The 80-year-old actor told presenter Alan Yentob about her relationship with her late mother Ruth, whose health deteriorated after suffering a stroke. She died in 1974.
In her memoir released last year, Margolyes detailed her devoted relationship with her mother but admitted to Yentob that she had omitted one moment from the book.
“I didn’t mention something that I should have mentioned,” she said. “And that was that I hit my mother when she was paralysed.
“Anyone who’s been a carer will know how frustrating and difficult it is and I let that happen, I’m deeply ashamed of it.”
Margolyes visibly teared up while continuing: “The thing that really gets to me is that my mother forgave me. I hit her when she was paralysed and she forgave me.”
In her autobiography, My Thoughts Exactly, Margolyes called her mother “the rock in my life”, according to HuffPost.
“Without a doubt, the most important person in my life was my mother.
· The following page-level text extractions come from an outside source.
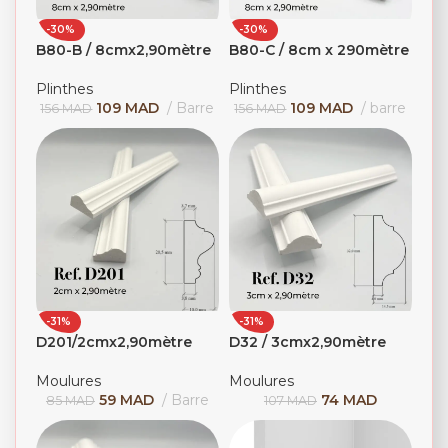
-30%
-30%
B80-B / 8cmx2,90mètre
B80-C / 8cm x 290mètre
Plinthes
Plinthes
109
MAD
Barre
109
MAD
barre
156
MAD
156
MAD
-31%
-31%
D201/2cmx2,90mètre
D32 / 3cmx2,90mètre
Moulures
Moulures
59
MAD
Barre
74
MAD
85
MAD
107
MAD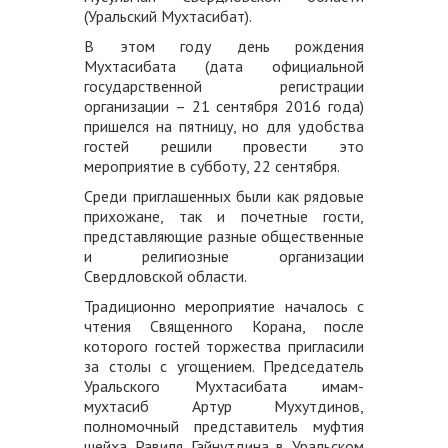
(Уральский Мухтасибат).
В этом году день рождения
Мухтасибата (дата официальной
государственной регистрации
организации – 21 сентября 2016 года)
пришелся на пятницу, но для удобства
гостей решили провести это
мероприятие в субботу, 22 сентября.
Среди приглашенных были как рядовые
прихожане, так и почетные гости,
представляющие разные общественные
и религиозные организации
Свердловской области.
Традиционно мероприятие началось с
чтения Священного Корана, после
которого гостей торжества пригласили
за столы с угощением. Председатель
Уральского Мухтасибата имам-
мухтасиб Артур Мухутдинов,
полномочный представитель муфтия
шейха Равиля Гайнутдина в Уральском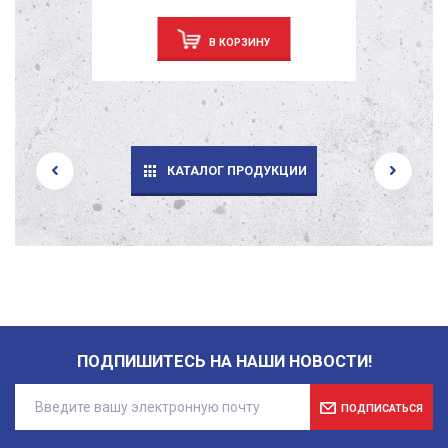
В КОРЗИНУ
КАТАЛОГ ПРОДУКЦИИ
ПОДПИШИТЕСЬ НА НАШИ НОВОСТИ!
ПОДПИСАТЬСЯ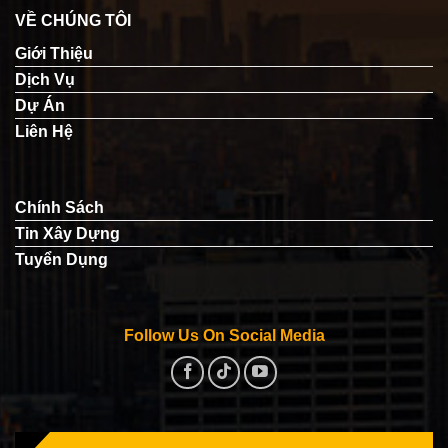
VỀ CHÚNG TÔI
Giới Thiệu
Dịch Vụ
Dự Án
Liên Hệ
Chính Sách
Tin Xây Dựng
Tuyển Dụng
Follow Us On Social Media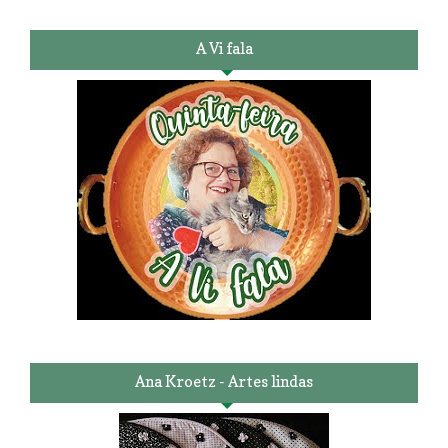
A Vi fala
Ana Kroetz - Artes lindas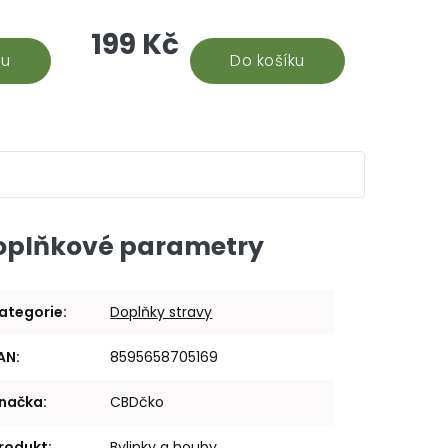
přímo
chtějí posílit svou imunitu, získat
199 Kč
e skvělá
energii a podpořit svou kondici....
ku
Do košíku
oplňkové parametry
ategorie
:
Doplňky stravy
AN
:
8595658705169
načka
:
CBDčko
rodukt
:
Bylinky a houby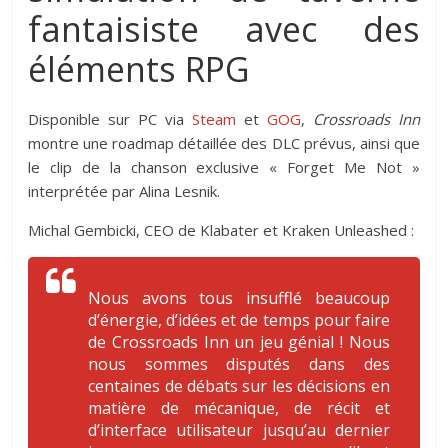
fantaisiste avec des
éléments RPG
Disponible sur PC via
Steam
et
GOG
,
Crossroads Inn
montre une roadmap détaillée des DLC prévus, ainsi que
le clip de la chanson exclusive « Forget Me Not »
interprétée par Alina Lesnik.
Michal Gembicki, CEO de Klabater et Kraken Unleashed :
Nous avons tous insufflé beaucoup
d’énergie, d’idées et de temps pour faire
de Crossroads Inn un jeu génial ! Nous
nous sommes disputés dans des
centaines de débats sur les décisions en
matière de mécanique, de récit et
d’interface utilisateur jusqu’au dernier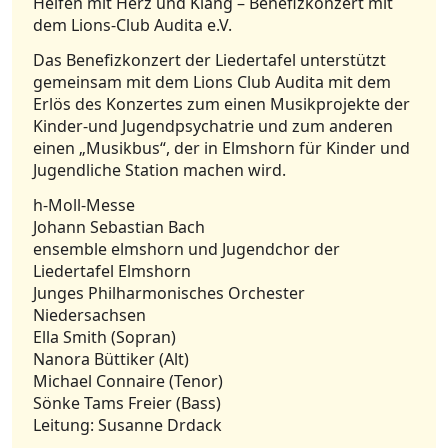
Helfen mit Herz und Klang – Benefizkonzert mit
dem Lions-Club Audita e.V.
Das Benefizkonzert der Liedertafel unterstützt
gemeinsam mit dem Lions Club Audita mit dem
Erlös des Konzertes zum einen Musikprojekte der
Kinder-und Jugendpsychatrie und zum anderen
einen „Musikbus“, der in Elmshorn für Kinder und
Jugendliche Station machen wird.
h-Moll-Messe
Johann Sebastian Bach
ensemble elmshorn und Jugendchor der
Liedertafel Elmshorn
Junges Philharmonisches Orchester
Niedersachsen
Ella Smith (Sopran)
Nanora Büttiker (Alt)
Michael Connaire (Tenor)
Sönke Tams Freier (Bass)
Leitung: Susanne Drdack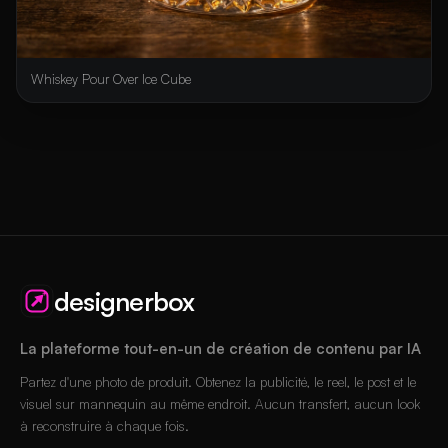
Whiskey Pour Over Ice Cube
designerbox
La plateforme tout-en-un de création de contenu par IA
Partez d'une photo de produit. Obtenez la publicité, le reel, le post et le
visuel sur mannequin au même endroit. Aucun transfert, aucun look
à reconstruire à chaque fois.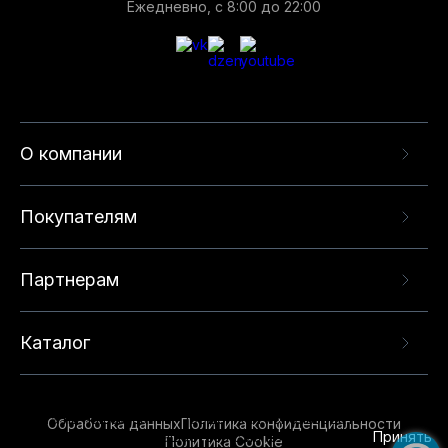
Ежедневно, с 8:00 до 22:00
О компании
Покупателям
Партнерам
Каталог
Данный веб-сайт использует cookie-файлы и
рекомендательные технологии в целях
предоставления вам лучшего пользовательского
опыта на нашем сайте. Продолжая использовать
Обработка данных
Политика конфиденциальности
данный сайт, вы соглашаетесь с использованием
Принять
Политика Cookie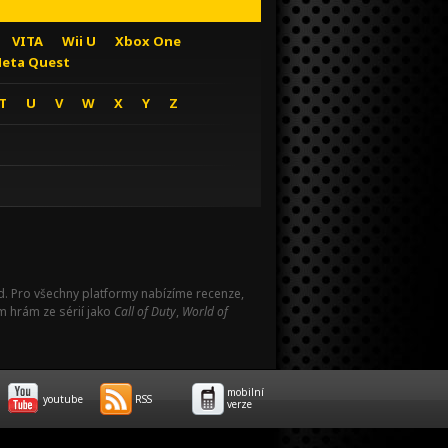
VITA
Wii U
Xbox One
eta Quest
T
U
V
W
X
Y
Z
Pad. Pro všechny platformy nabízíme recenze,
m hrám ze sérií jako
Call of Duty
,
World of
mobilní
youtube
RSS
verze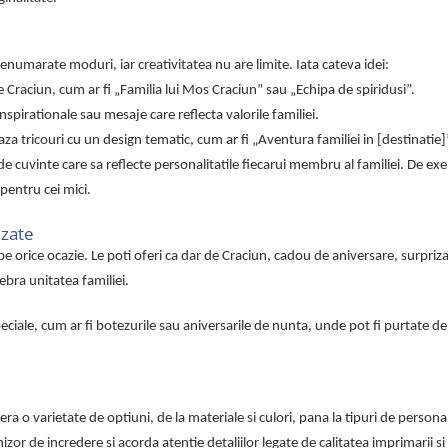
enumarate moduri, iar creativitatea nu are limite. Iata cateva idei:
 Craciun, cum ar fi „Familia lui Mos Craciun” sau „Echipa de spiridusi”.
nspirationale sau mesaje care reflecta valorile familiei.
a tricouri cu un design tematic, cum ar fi „Aventura familiei in [destinatie]
e cuvinte care sa reflecte personalitatile fiecarui membru al familiei. De ex
pentru cei mici.
izate
e orice ocazie. Le poti oferi ca dar de Craciun, cadou de aniversare, surpriz
ebra unitatea familiei.
ale, cum ar fi botezurile sau aniversarile de nunta, unde pot fi purtate de 
ra o varietate de optiuni, de la materiale si culori, pana la tipuri de persona
nizor de incredere si acorda atentie detaliilor legate de calitatea imprimarii si 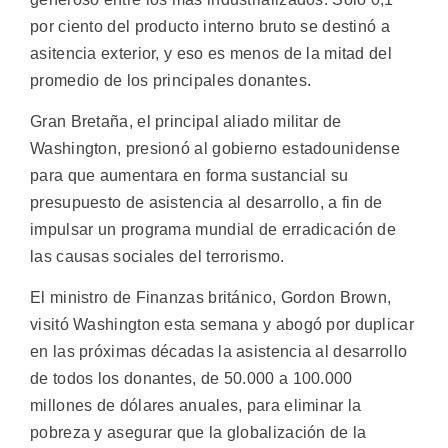
por ciento del producto interno bruto se destinó a
asitencia exterior, y eso es menos de la mitad del
promedio de los principales donantes.
Gran Bretaña, el principal aliado militar de
Washington, presionó al gobierno estadounidense
para que aumentara en forma sustancial su
presupuesto de asistencia al desarrollo, a fin de
impulsar un programa mundial de erradicación de
las causas sociales del terrorismo.
El ministro de Finanzas británico, Gordon Brown,
visitó Washington esta semana y abogó por duplicar
en las próximas décadas la asistencia al desarrollo
de todos los donantes, de 50.000 a 100.000
millones de dólares anuales, para eliminar la
pobreza y asegurar que la globalización de la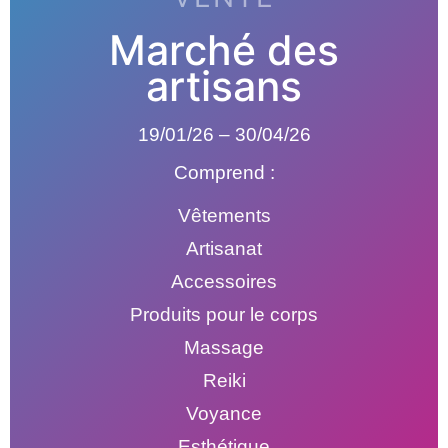
Marché des
artisans
19/01/26 – 30/04/26
Comprend :
Vêtements
Artisanat
Accessoires
Produits pour le corps
Massage
Reiki
Voyance
Esthétique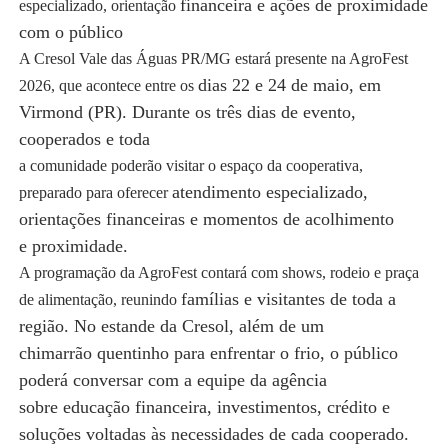
financeira e ações de proximidade
especializado, orientação
com o público
A Cresol Vale das Águas PR/MG estará presente na AgroFest
dias 22 e 24 de maio, em
2026, que acontece entre os
Virmond (PR). Durante os três dias de evento,
cooperados e toda
a comunidade poderão visitar o espaço da cooperativa,
atendimento especializado,
preparado para oferecer
orientações financeiras e momentos de acolhimento
e
proximidade.
A programação da AgroFest contará com shows, rodeio e praça
famílias e visitantes de toda a
de alimentação, reunindo
região. No estande da Cresol, além de um
chimarrão
quentinho para enfrentar o frio, o público
poderá conversar com a equipe da agência
sobre
educação financeira, investimentos, crédito e
soluções voltadas às necessidades de cada
cooperado.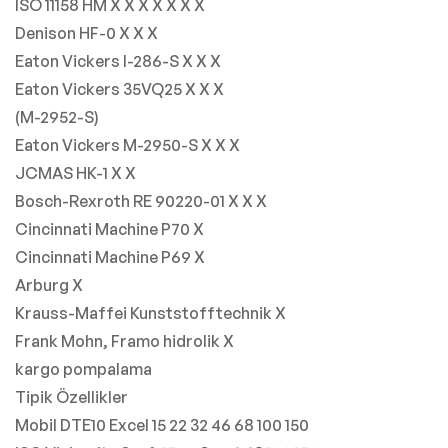
ISO 11158 HM X X X X X X X
Denison HF-0 X X X
Eaton Vickers I-286-S X X X
Eaton Vickers 35VQ25 X X X
(M-2952-S)
Eaton Vickers M-2950-S X X X
JCMAS HK-1 X X
Bosch-Rexroth RE 90220-01 X X X
Cincinnati Machine P70 X
Cincinnati Machine P69 X
Arburg X
Krauss-Maffei Kunststofftechnik X
Frank Mohn, Framo hidrolik X
kargo pompalama
Tipik Özellikler
Mobil DTE10 Excel 15 22 32 46 68 100 150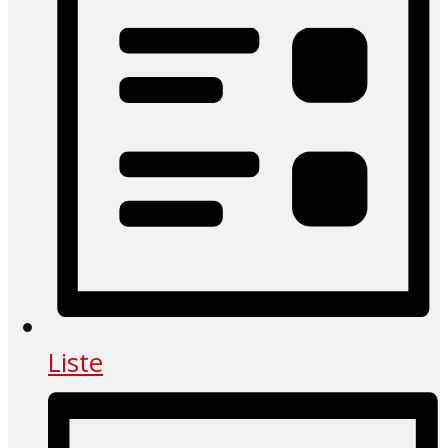
Liste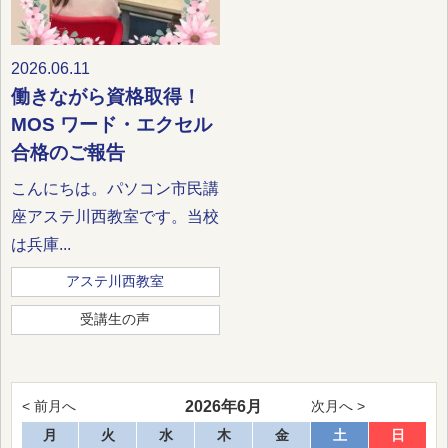
2026.06.11
働きながら資格取得！
MOS ワード・エクセル
合格のご報告
こんにちは。パソコン市民講
座アステ川西教室です。当校
は兵庫...
アステ川西教室
受講生の声
2026年6月
< 前月へ
次月へ >
月
火
水
木
金
土
日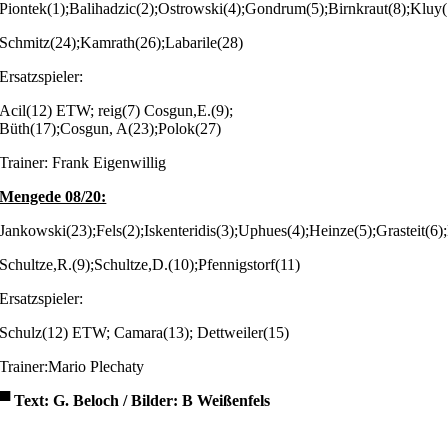
Piontek(1);Balihadzic(2);Ostrowski(4);Gondrum(5);Birnkraut(8);Kluy(
Schmitz(24);Kamrath(26);Labarile(28)
Ersatzspieler:
Acil(12) ETW; reig(7) Cosgun,E.(9);
Büth(17);Cosgun, A(23);Polok(27)
Trainer: Frank Eigenwillig
Mengede 08/20:
Jankowski(23);Fels(2);Iskenteridis(3);Uphues(4);Heinze(5);Grasteit(6
Schultze,R.(9);Schultze,D.(10);Pfennigstorf(11)
Ersatzspieler:
Schulz(12) ETW; Camara(13); Dettweiler(15)
Trainer:Mario Plechaty
▀
Text: G. Beloch / Bilder: B Weißenfels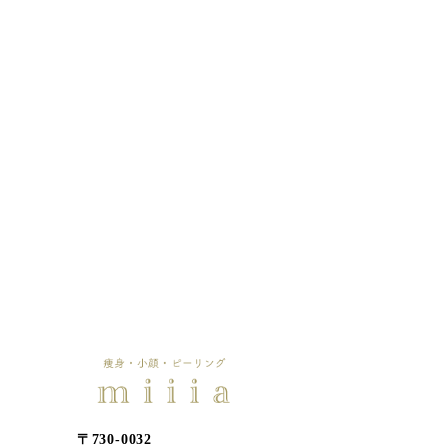
〒730-0032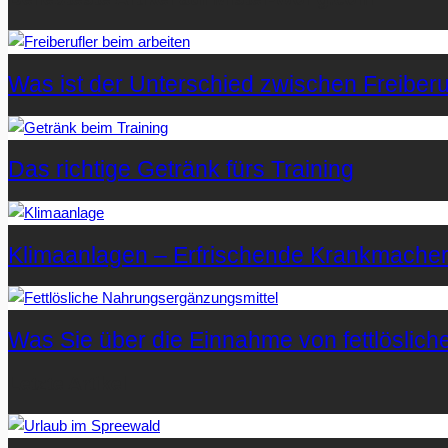
Was ist der Unterschied zwischen Freiberuf
Das richtige Getränk fürs Training
Klimaanlagen – Erfrischende Krankmache
Was Sie über die Einnahme von fettlöslic
Letzte Artikel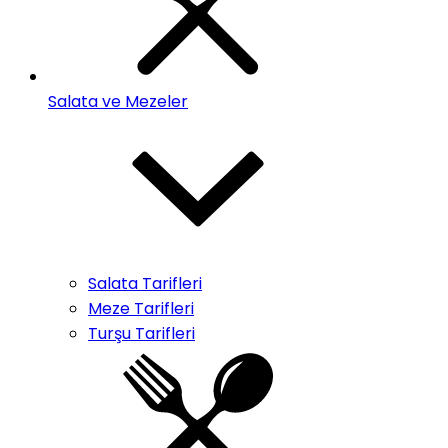
Salata ve Mezeler
Salata Tarifleri
Meze Tarifleri
Turşu Tarifleri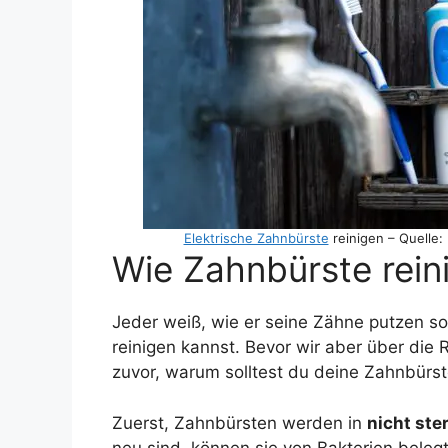
Elektrische Zahnbürste
reinigen – Quelle:
Wie Zahnbürste rei
Jeder weiß, wie er seine Zähne putzen so
reinigen kannst. Bevor wir aber über die 
zuvor, warum solltest du deine Zahnbürste
Zuerst, Zahnbürsten werden in
nicht ste
neu sind, können sie von Bakterien belegt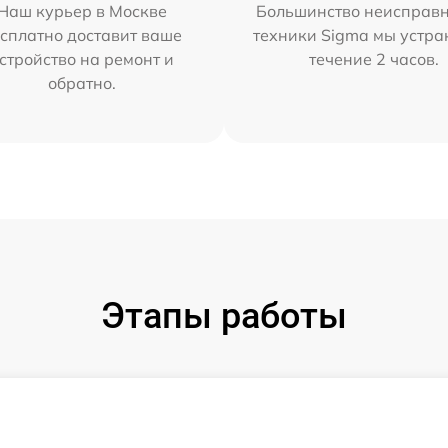
Наш курьер в Москве
Большинство неисправн
сплатно доставит ваше
техники Sigma мы устра
стройство на ремонт и
течение 2 часов.
обратно.
Этапы работы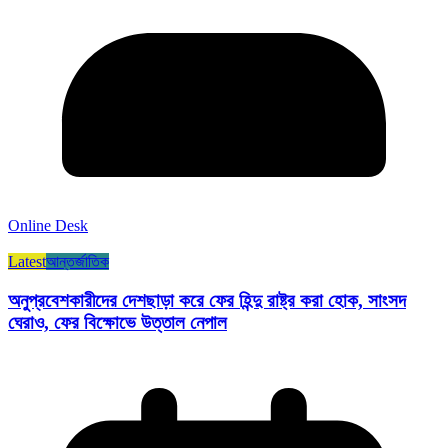
Online Desk
Latest
আন্তর্জাতিক
অনুপ্রবেশকারীদের দেশছাড়া করে ফের হিন্দু রাষ্ট্র করা হোক, সাংসদ
ঘেরাও, ফের বিক্ষোভে উত্তাল নেপাল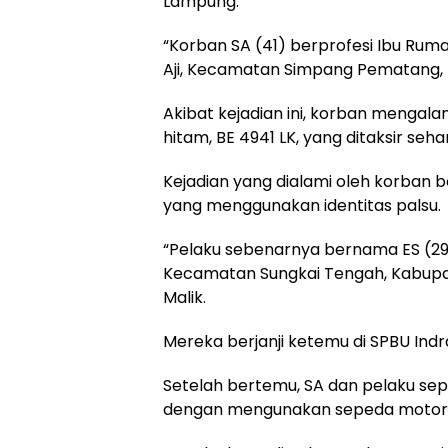
Lampung.
“Korban SA (41) berprofesi Ibu Ru
Aji, Kecamatan Simpang Pematang, Ka
Akibat kejadian ini, korban mengal
hitam, BE 4941 LK, yang ditaksir sehar
Kejadian yang dialami oleh korban
yang menggunakan identitas palsu.
“Pelaku sebenarnya bernama ES (29)
Kecamatan Sungkai Tengah, Kabupa
Malik.
Mereka berjanji ketemu di SPBU In
Setelah bertemu, SA dan pelaku sep
dengan mengunakan sepeda motor m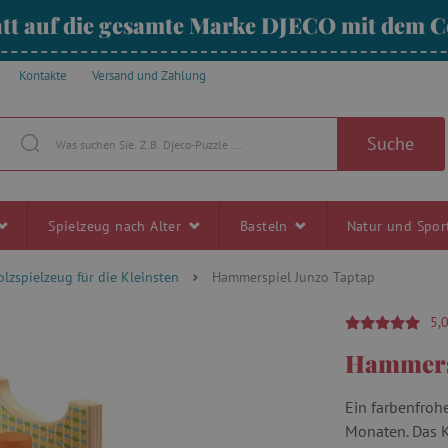
tt auf die gesamte Marke DJECO mit dem
Kontakte
Versand und Zahlung
Suche
Spielzeug nach Alter
Basteln
Natur und Spo
olzspielzeug für die Kleinsten
Hammerspiel Junzo Taptap
5,
Hammersp
Ein farbenfroh
Monaten. Das Ki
Perhaps she still is,” Margolyes wrote. “She bound me to her, quite deliberately, with emotional hoops of steel.”
The Professor Sprout actor recently spoke out in defence of JK Rowling, saying that anger at the author’s views on trans people has been “misplaced”.
Margolyes added that she’d be happy to mediate between Rowling and Harry Potter star Emma Watson, who has vehemently supported trans rights and appeared to make a subtle dig at the author’s views at the 2022 BAFTAs.
Imagine… Miriam Margolyes: Up for Grabs is available to stream on BBC iPlayer now.